1:02 PM PST 06/28/2011 by Gregg Kilday

Former enforcer John Martorano, the film's subject, thinks Ed Harris should play Whitey

In the wake of last week’s arrest of James “Whitey” Bulger, the Boston gang boss who was hiding out in Santa Monica, The Departed producer Graham King is fast-tracking a film project he’s been developing about John Martorano, the enforcer from Bulger’s Winter Hill Gang who turned government informer.

Bulger was arrested just four blocks from the offices of King’s own GK Films, and the producer says, “I couldn’t believe it when they said Santa Monica. I know there had been reported sightings in Costa Rica, Finland, all these places that sound a lot more glamorous than downtown Santa Monica on the beach. I wonder if I passed the guy three or four times on the Promenade.”

As he absorbed the news, one of his first reactions, he jokes, “was that I’d better call John Martorano and make sure he knows I had nothing to do with hiding Whitey out in Santa Monica.”

King is no stranger to all the stories surrounding Bulger and the rest of the Boston wise guys after producing the Oscar-winning Departed, in which Jack Nicholson played a vicious crime lord, partly based on Bulger. Returning to Boston to produce Ben Affleck’s The Town, King absorbed even more of the local crime lore.

“Whenever you’re shooting in Boston, especially if it’s a genre movie like The Departed or The Town, people want to talk about Whitey,” King says.

In fact, one of the first people the producer did call after the Bulger arrest hit the headlines was Tom Duffy, a former major in the Massachusetts State Police, who served as technical advisor on The Departed and was heavily involved in the investigations of both Bulger and Martorano.

King became interested in Martorano’s story after seeing a 2008 60 Minutes report on the former hitman, who has admitted to committing 20 murders between 1965 and 1982 while working for Bulger and his Italian-American associate Stephen Flemmi.

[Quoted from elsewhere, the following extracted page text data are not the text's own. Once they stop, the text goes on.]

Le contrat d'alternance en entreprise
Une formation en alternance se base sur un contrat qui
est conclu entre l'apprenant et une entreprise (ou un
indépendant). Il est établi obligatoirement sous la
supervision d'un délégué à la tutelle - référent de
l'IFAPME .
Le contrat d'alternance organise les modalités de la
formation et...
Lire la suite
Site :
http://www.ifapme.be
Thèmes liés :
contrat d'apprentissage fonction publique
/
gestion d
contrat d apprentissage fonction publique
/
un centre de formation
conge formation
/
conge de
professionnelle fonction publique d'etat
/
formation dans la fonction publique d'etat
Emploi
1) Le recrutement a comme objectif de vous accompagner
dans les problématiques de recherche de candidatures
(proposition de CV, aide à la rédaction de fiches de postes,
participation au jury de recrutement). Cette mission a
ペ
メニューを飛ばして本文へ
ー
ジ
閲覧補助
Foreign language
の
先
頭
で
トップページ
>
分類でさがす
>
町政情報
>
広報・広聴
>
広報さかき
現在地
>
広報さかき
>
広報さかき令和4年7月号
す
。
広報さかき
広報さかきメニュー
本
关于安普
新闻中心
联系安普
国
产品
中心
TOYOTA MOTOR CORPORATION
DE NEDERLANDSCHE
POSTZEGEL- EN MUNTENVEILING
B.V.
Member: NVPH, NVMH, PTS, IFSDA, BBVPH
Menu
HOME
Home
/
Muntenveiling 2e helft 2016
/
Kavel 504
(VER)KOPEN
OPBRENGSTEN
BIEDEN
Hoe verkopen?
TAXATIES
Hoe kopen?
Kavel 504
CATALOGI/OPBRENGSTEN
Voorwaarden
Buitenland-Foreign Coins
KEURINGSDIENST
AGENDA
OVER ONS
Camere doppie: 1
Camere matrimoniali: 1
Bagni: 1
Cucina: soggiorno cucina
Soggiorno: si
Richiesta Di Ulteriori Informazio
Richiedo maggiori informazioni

In 1998, Martorano struck a deal with federal prosecutors to become a government witness, and after 12 years in prison, is now a free man.

After watching Martorano’s performance on 60 Minutes, King called Duffy to ask him, “Do you know this guy?” “Do I know him? I arrested him,” replied Duffy, who then introduced King to the ex-con, whose life rights the producer acquired.

The project then went through several writers before King settled on Chuck Hogan, the novelist who wrote Prince of Thieves, on which The Town was based. “We’ve been following the news very carefully, and it adds a lot of fuel to the movie we want to make,” King says.

King hasn’t set the project up anywhere yet, explaining, “We’re still trying to get the script right. Obviously, with the chain of events of the last week, we’re going to put it more on the forefront. First of all, I’m sure there are going to be a lot of Whitey Bulger scripts floating around. But, secondly, we can wrap these current events around the end of it. It’s the end of an era, the end of the Al Capone of Boston in the ‘70s and ‘80s being on the run. But let’s see how much of Whitey ends up in the script, because this is really the story of John Martorano’s life.”

King hasn’t yet begun to think about who should play Whitey this time around, either. But he did ask Martorano who he thinks should play the notorious crime boss, and, says King, Martorano answered, "Ed Harris would be a great Whitey Bulger."